Não se compreende como um grupo de especialistas - pelo menos presume-se que sejam especialistas essas pessoas encarregadas de, todos os anos, avaliarem a enxurrada de obras que as editoras lhes enviam a fim de que, passando pelo seu crivo, possam ser recomendadas pelo MEC - aprovou e liberou a utilização em escolas de um livro cujo teor é tão daninho para a já quase universalmente combalida  educação brasileira. Que não se confunda a inadequação do tal livro para o ensino com uma afronta à liberdade de expressão. Não é nada disso. O que estou dizendo aqui é que o MEC errou ao aprovar e adquirir pelo Programa Nacional do Livro Didático (PNLD) - quem pagou por esses livros, caro leitor, fomos eu, você e toda a sociedade - uma obra que vai de encontro aos preceitos de uma pedagogia fundamentalmente esclarecedora. Que os autores desse Por uma vida melhor defendam suas ideias é legítimo e certo; o que não é aceitável é que o MEC pague por livros que não estão adequados com as diretrizes que o legitimam como órgão público encarregado de orientar e promover a melhoria da educação no país.

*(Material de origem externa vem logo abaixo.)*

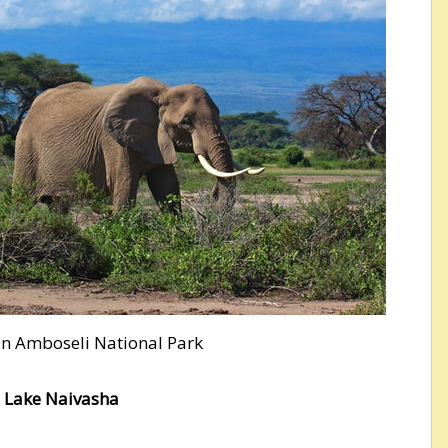
 in Amboseli National Park
o Lake Naivasha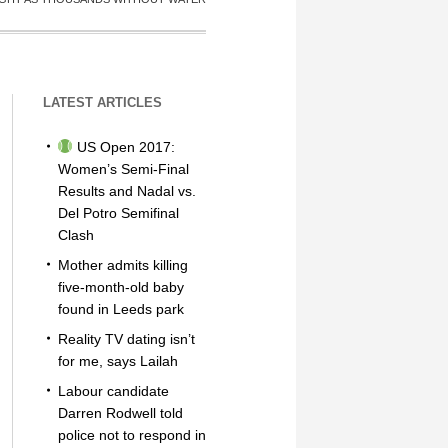
LATEST ARTICLES
US Open 2017:
Women’s Semi-Final
Results and Nadal vs.
Del Potro Semifinal
Clash
Mother admits killing
five-month-old baby
found in Leeds park
Reality TV dating isn’t
for me, says Lailah
Labour candidate
Darren Rodwell told
police not to respond in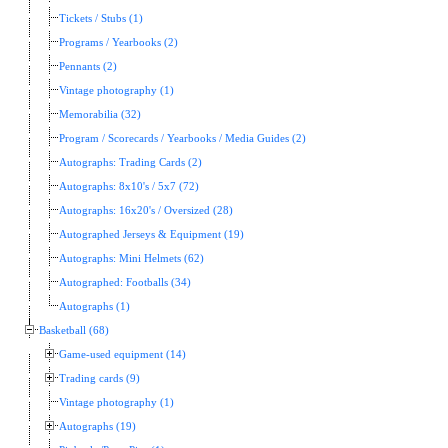
Tickets / Stubs (1)
Programs / Yearbooks (2)
Pennants (2)
Vintage photography (1)
Memorabilia (32)
Program / Scorecards / Yearbooks / Media Guides (2)
Autographs: Trading Cards (2)
Autographs: 8x10's / 5x7 (72)
Autographs: 16x20's / Oversized (28)
Autographed Jerseys & Equipment (19)
Autographs: Mini Helmets (62)
Autographed: Footballs (34)
Autographs (1)
Basketball (68)
Game-used equipment (14)
Trading cards (9)
Vintage photography (1)
Autographs (19)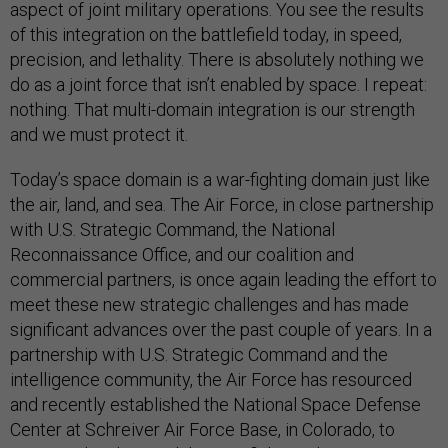
aspect of joint military operations. You see the results
of this integration on the battlefield today, in speed,
precision, and lethality. There is absolutely nothing we
do as a joint force that isn’t enabled by space. I repeat:
nothing. That multi-domain integration is our strength
and we must protect it.
Today’s space domain is a war-fighting domain just like
the air, land, and sea. The Air Force, in close partnership
with U.S. Strategic Command, the National
Reconnaissance Office, and our coalition and
commercial partners, is once again leading the effort to
meet these new strategic challenges and has made
significant advances over the past couple of years. In a
partnership with U.S. Strategic Command and the
intelligence community, the Air Force has resourced
and recently established the National Space Defense
Center at Schreiver Air Force Base, in Colorado, to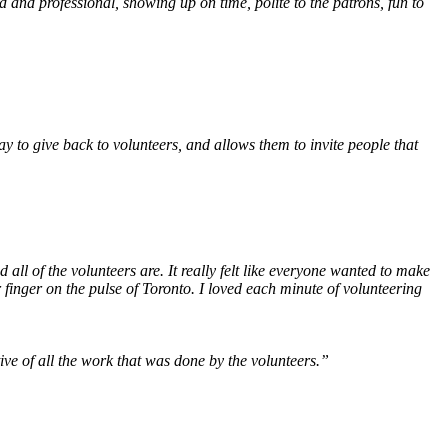
and professional, showing up on time, polite to the patrons, fun to
way to give back to volunteers, and allows them to invite people that
all of the volunteers are. It really felt like everyone wanted to make
r finger on the pulse of Toronto. I loved each minute of volunteering
ve of all the work that was done by the volunteers.”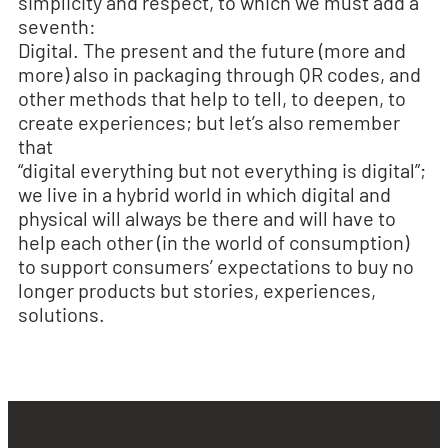
simplicity and respect, to which we must add a
seventh:
Digital. The present and the future (more and
more) also in packaging through QR codes, and
other methods that help to tell, to deepen, to
create experiences; but let’s also remember
that
“digital everything but not everything is digital”;
we live in a hybrid world in which digital and
physical will always be there and will have to
help each other (in the world of consumption)
to support consumers’ expectations to buy no
longer products but stories, experiences,
solutions.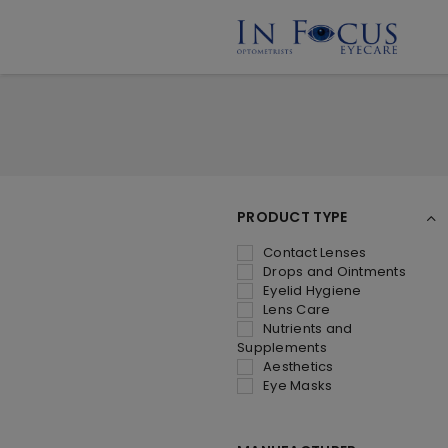
PRODUCT TYPE
Contact Lenses
Drops and Ointments
Eyelid Hygiene
Lens Care
Nutrients and
Supplements
Aesthetics
Eye Masks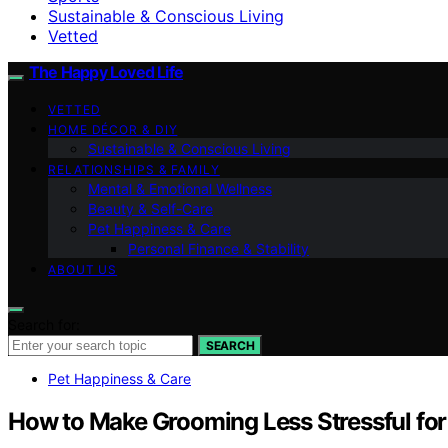
Sustainable & Conscious Living
Vetted
The Happy Loved Life
VETTED
HOME DÉCOR & DIY
Sustainable & Conscious Living
RELATIONSHIPS & FAMILY
Mental & Emotional Wellness
Beauty & Self-Care
Pet Happiness & Care
Personal Finance & Stability
ABOUT US
Search for:
SEARCH
Pet Happiness & Care
How to Make Grooming Less Stressful fo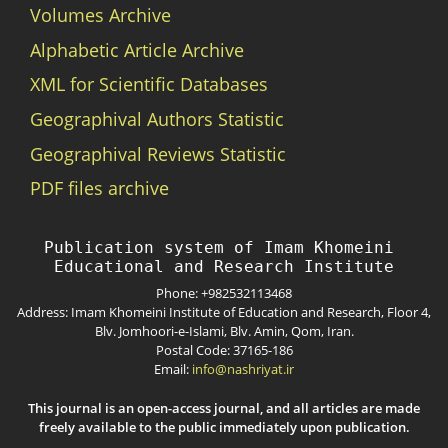
Volumes Archive
Alphabetic Article Archive
XML for Scientific Databases
Geographival Authors Statistic
Geographival Reviews Statistic
PDF files archive
Publication system of Imam Khomeini 
Phone: +982532113468
Address: Imam Khomeini Institute of Education and Research, Floor 4,
Blv. Jomhoori-e-Islami, Blv. Amin, Qom, Iran.
Postal Code: 37165-186
Email:
info@nashriyat.ir
This journal is an open-access journal, and all articles are made
freely available to the public immediately upon publication.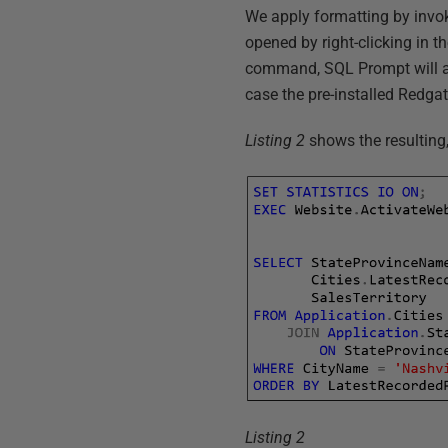
We apply formatting by invo
opened by right-clicking in t
command, SQL Prompt will appl
case the pre-installed Redga
Listing 2
shows the resulting
Listing 2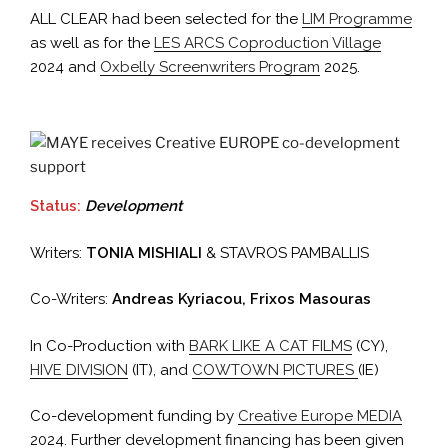
ALL CLEAR had been selected for the
LIM Programme
as well as for the
LES ARCS Coproduction Village
2024 and
Oxbelly Screenwriters Program
2025.
Status:
Development
Writers:
TONIA MISHIALI
& STAVROS PAMBALLIS
Co-Writers:
Andreas Kyriacou, Frixos Masouras
In Co-Production with
BARK LIKE A CAT FILMS
(CY),
HIVE DIVISION
(IT), and
COWTOWN PICTURES
(IE)
Co-development funding by
Creative Europe MEDIA
2024. Further development financing has been given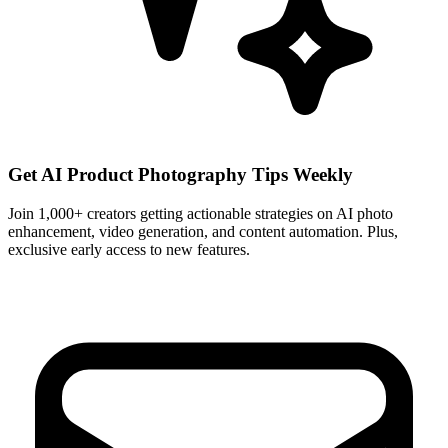
Get AI Product Photography Tips Weekly
Join 1,000+ creators getting actionable strategies on AI photo
enhancement, video generation, and content automation. Plus,
exclusive early access to new features.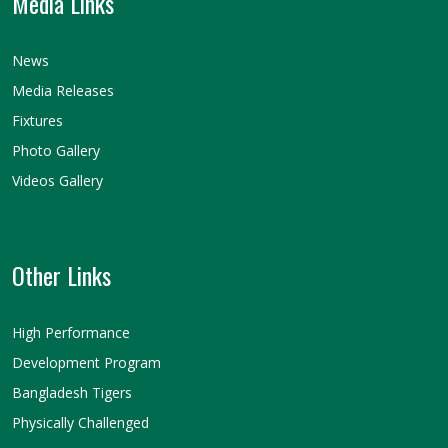
Media Links
News
Media Releases
Fixtures
Photo Gallery
Videos Gallery
Other Links
High Performance
Development Program
Bangladesh Tigers
Physically Challenged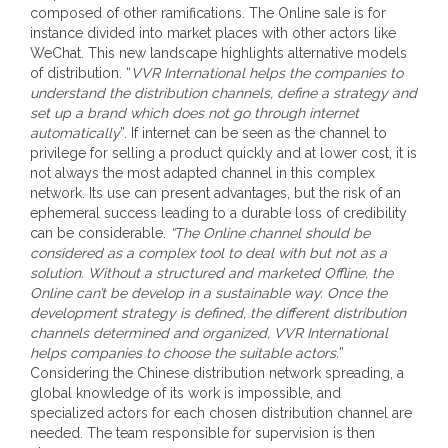
composed of other ramifications. The Online sale is for
instance divided into market places with other actors like
WeChat. This new landscape highlights alternative models
of distribution. “
VVR International helps the companies to
understand the distribution channels, define a strategy and
set up a brand which does not go through internet
automatically
”. If internet can be seen as the channel to
privilege for selling a product quickly and at lower cost, it is
not always the most adapted channel in this complex
network. Its use can present advantages, but the risk of an
ephemeral success leading to a durable loss of credibility
can be considerable.
“The Online channel should be
considered as a complex tool to deal with but not as a
solution. Without a structured and marketed Offline, the
Online can’t be develop in a sustainable way. Once the
development strategy is defined, the different distribution
channels determined and organized, VVR International
helps companies to choose the suitable actors.
”
Considering the Chinese distribution network spreading, a
global knowledge of its work is impossible, and
specialized actors for each chosen distribution channel are
needed. The team responsible for supervision is then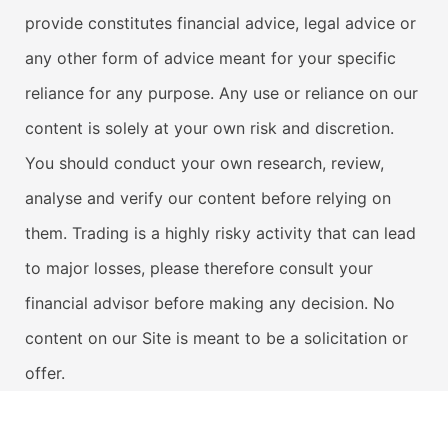
provide constitutes financial advice, legal advice or
any other form of advice meant for your specific
reliance for any purpose. Any use or reliance on our
content is solely at your own risk and discretion.
You should conduct your own research, review,
analyse and verify our content before relying on
them. Trading is a highly risky activity that can lead
to major losses, please therefore consult your
financial advisor before making any decision. No
content on our Site is meant to be a solicitation or
offer.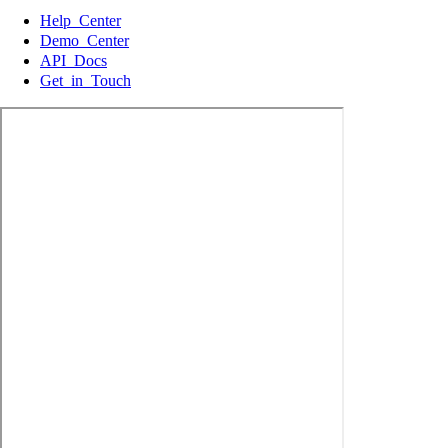
Help Center
Demo Center
API Docs
Get in Touch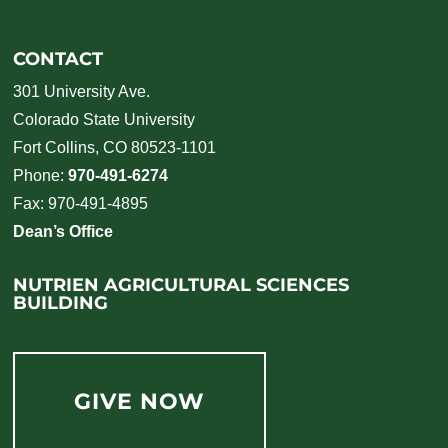
CONTACT
301 University Ave.
Colorado State University
Fort Collins, CO 80523-1101
Phone:
970-491-6274
Fax: 970-491-4895
Dean’s Office
NUTRIEN AGRICULTURAL SCIENCES
BUILDING
GIVE NOW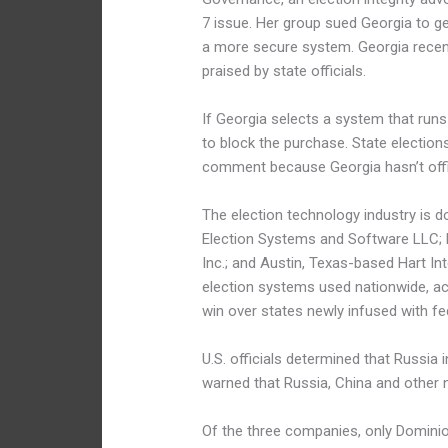
7 issue. Her group sued Georgia to ge
a more secure system. Georgia recen
praised by state officials.
If Georgia selects a system that runs
to block the purchase. State elect
comment because Georgia hasn’t offic
The election technology industry is 
Election Systems and Software LLC;
Inc.; and Austin, Texas-based Hart In
election systems used nationwide, ac
win over states newly infused with fe
U.S. officials determined that Russia 
warned that Russia, China and other n
Of the three companies, only Domini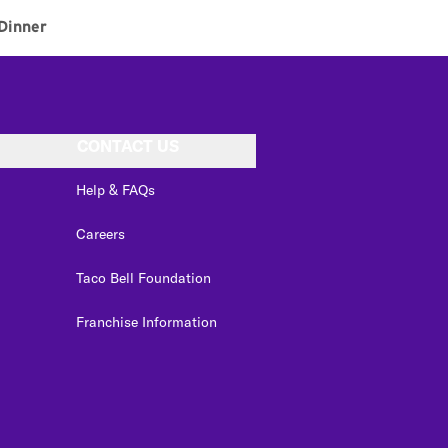
Dinner
CONTACT US
Help & FAQs
Careers
Taco Bell Foundation
Franchise Information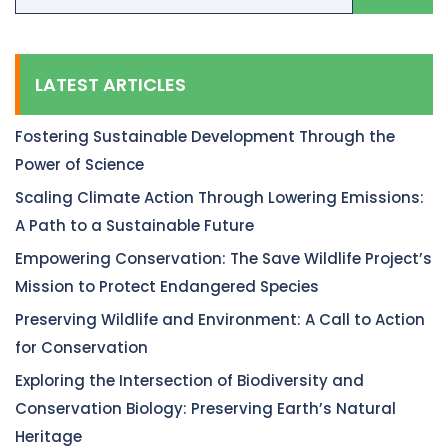
LATEST ARTICLES
Fostering Sustainable Development Through the
Power of Science
Scaling Climate Action Through Lowering Emissions:
A Path to a Sustainable Future
Empowering Conservation: The Save Wildlife Project’s
Mission to Protect Endangered Species
Preserving Wildlife and Environment: A Call to Action
for Conservation
Exploring the Intersection of Biodiversity and
Conservation Biology: Preserving Earth’s Natural
Heritage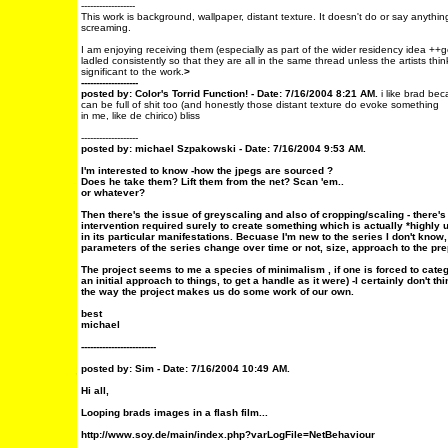
------------------
This work is background, wallpaper, distant texture. It doesn't do or say anythin
screaming.
I am enjoying receiving them (especially as part of the wider residency idea ++g
ladled consistently so that they are all in the same thread unless the artists thin
significant to the work.
>
-------------------
posted by: Color's Torrid Function! - Date: 7/16/2004 8:21 AM.
i like brad bec
can be full of shit too (and honestly those distant texture do evoke something
in me, like de chirico) bliss
-------------------
posted by: michael Szpakowski - Date: 7/16/2004 9:53 AM.
I'm interested to know -how the jpegs are sourced ?
Does he take them? Lift them from the net? Scan 'em..
or whatever?
Then there's the issue of greyscaling and also of cropping/scaling - there's
intervention required surely to create something which is actually *highly u
in its particular manifestations. Becuase I'm new to the series I don't kno
parameters of the series change over time or not, size, approach to the pr
The project seems to me a species of minimalism , if one is forced to categ
an initial approach to things, to get a handle as it were) -I certainly don't th
the way the project makes us do some work of our own.
best
michael
-------------------------
posted by: Sim - Date: 7/16/2004 10:49 AM.
Hi all,
Looping brads images in a flash film...
http://www.soy.de/main/index.php?varLogFile=NetBehaviour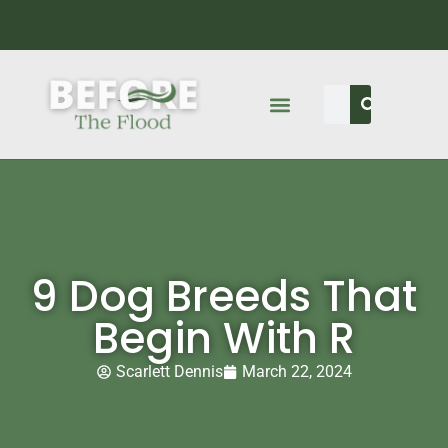
9 Dog Breeds That
Begin With R
Scarlett Dennis
March 22, 2024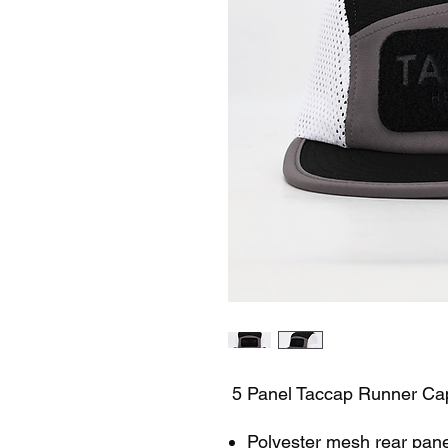
5 Panel Taccap Runner Ca
Polyester mesh rear pane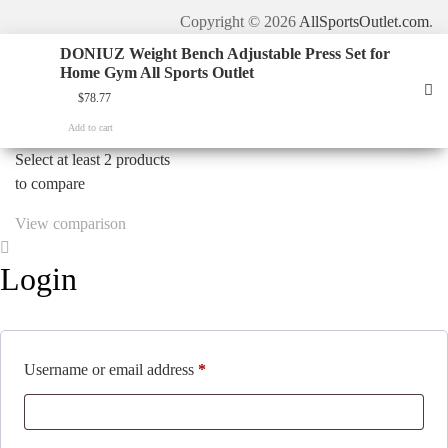
Copyright © 2026
AllSportsOutlet.com
.
DONIUZ Weight Bench Adjustable Press Set for
Home Gym All Sports Outlet
$
78.77
Add to cart
Select at least 2 products
to compare
View comparison
Login
Required
Username or email address
*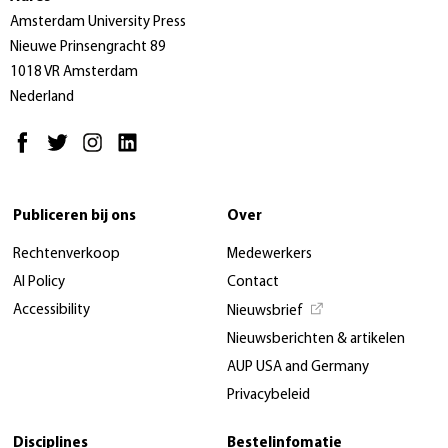
Amsterdam University Press
Nieuwe Prinsengracht 89
1018 VR Amsterdam
Nederland
Publiceren bij ons
Over
Rechtenverkoop
Medewerkers
AI Policy
Contact
Accessibility
Nieuwsbrief
Nieuwsberichten & artikelen
AUP USA and Germany
Privacybeleid
Disciplines
Bestelinfomatie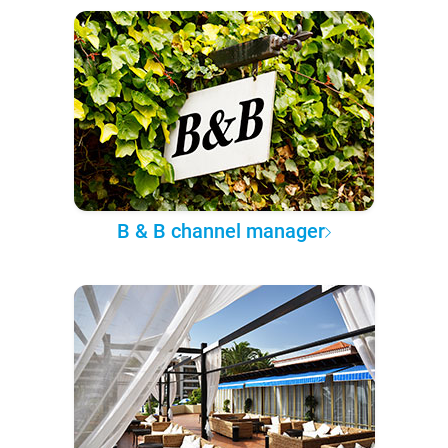
B & B channel manager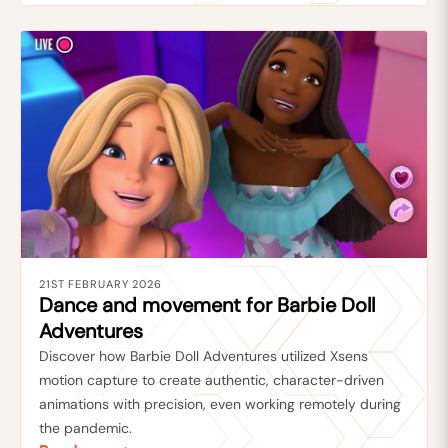
21ST FEBRUARY 2026
Dance and movement for Barbie Doll
Adventures
Discover how Barbie Doll Adventures utilized Xsens
motion capture to create authentic, character-driven
animations with precision, even working remotely during
the pandemic.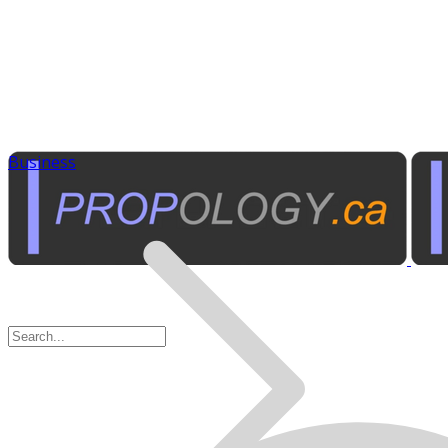
Business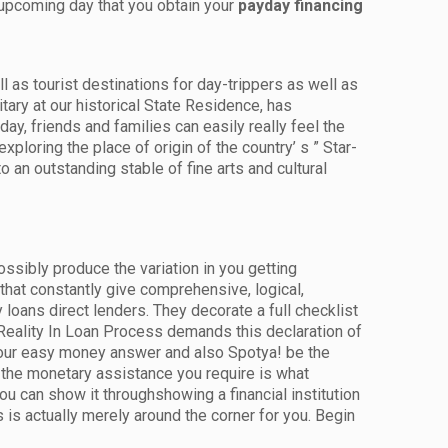
 upcoming day that you obtain your
payday financing
l as tourist destinations for day-trippers as well as
tary at our historical State Residence, has
ay, friends and families can easily really feel the
exploring the place of origin of the country’ s ” Star-
 an outstanding stable of fine arts and cultural
ssibly produce the variation in you getting
hat constantly give comprehensive, logical,
loans direct lenders. They decorate a full checklist
 Reality In Loan Process demands this declaration of
 your easy money answer and also Spotya! be the
g the monetary assistance you require is what
u can show it throughshowing a financial institution
 is actually merely around the corner for you. Begin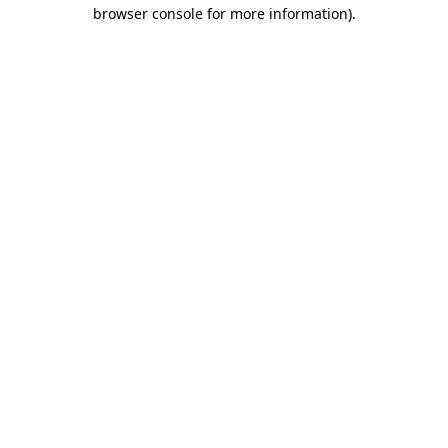
browser console for more information).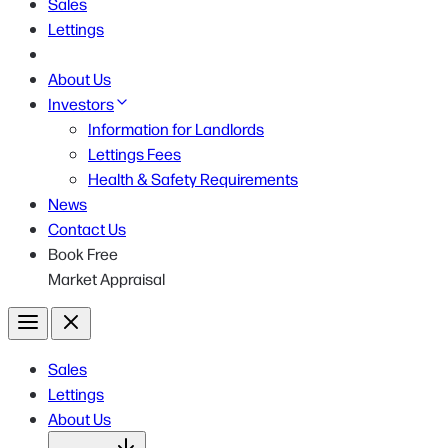
Sales
Lettings
About Us
Investors
Information for Landlords
Lettings Fees
Health & Safety Requirements
News
Contact Us
Book Free
Market Appraisal
Menu
Close
Sales
Lettings
About Us
Open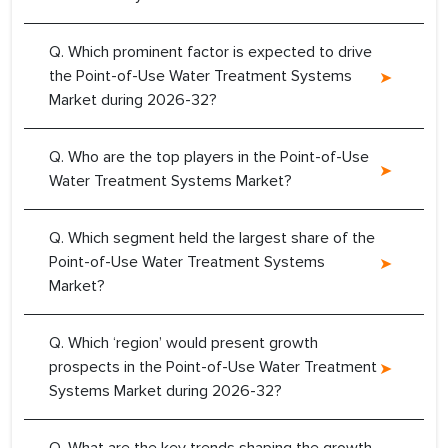
Q. Which prominent factor is expected to drive
the Point-of-Use Water Treatment Systems
Market during 2026-32?
Q. Who are the top players in the Point-of-Use
Water Treatment Systems Market?
Q. Which segment held the largest share of the
Point-of-Use Water Treatment Systems
Market?
Q. Which ‘region’ would present growth
prospects in the Point-of-Use Water Treatment
Systems Market during 2026-32?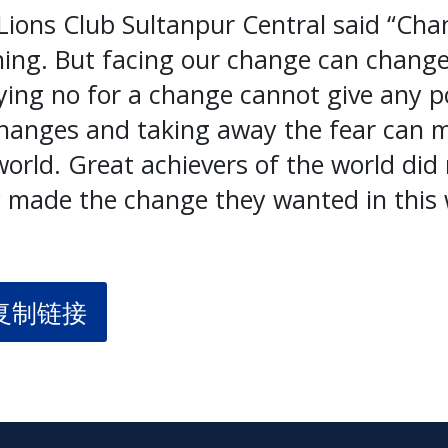
ions Club Sultanpur Central said “Cha
ing. But facing our change can change
ng no for a change cannot give any pos
changes and taking away the fear can m
orld. Great achievers of the world did 
 made the change they wanted in this 
复制链接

É sabido que um percentual elevado dos estudantes brasileiros só mantém contato com livros na escola. E isso talvez explique em parte os sucessivos fracassos que os estudantes do país amargam nos exames promovidos pela Organização para a Cooperação e o Desenvolvimento Econômico (OCDE). Como a maioria das escolas do Brasil ainda não conseguiu despertar em seus alunos o gosto pela leitura, continuarão eles tendo de manter uma visão estreita do mundo para além da sala de aula. Dito isso, não podemos de modo algum tolerar que escolas ofereçam aos seus alunos livros que os deseduquem, porque isso é retrocesso; porque agindo dessa forma, elas estão promovendo uma pedagogia da ignorância.

Não faço a mínima ideia do que moveu os especialistas do MEC a recomendarem a utilização dessa obra aos professores e estudantes. Será que o país já não tem muito o que corrigir na área da educação? Estou quase sendo levado a acreditar na cantilena que ouço desde que me entendo por gente, que diz que os políticos brasileiros querem manter o povo ignorante e alienado, porque assim é mais fácil nele pôr rédeas e conduzi-lo. Não, eu prefiro crer que o que ocorreu foi um grandíssimo equívoco; que os tais especialistas não foram pressionados para aprovarem tal obra; que entre eles não reina nenhum ranço contra as "elites" e suas "regras"; e que o MEC irá tratar de recolher tais livros das escolas aos quais eles foram distribuídos, afinal, o país já tem milhões de analfabetos; e as pessoas que vão à escola querem aprender o que é certo, não é mesmo?, porque, isso sim, é que pode lhes possibilitar  o alcance de "uma vida melhor".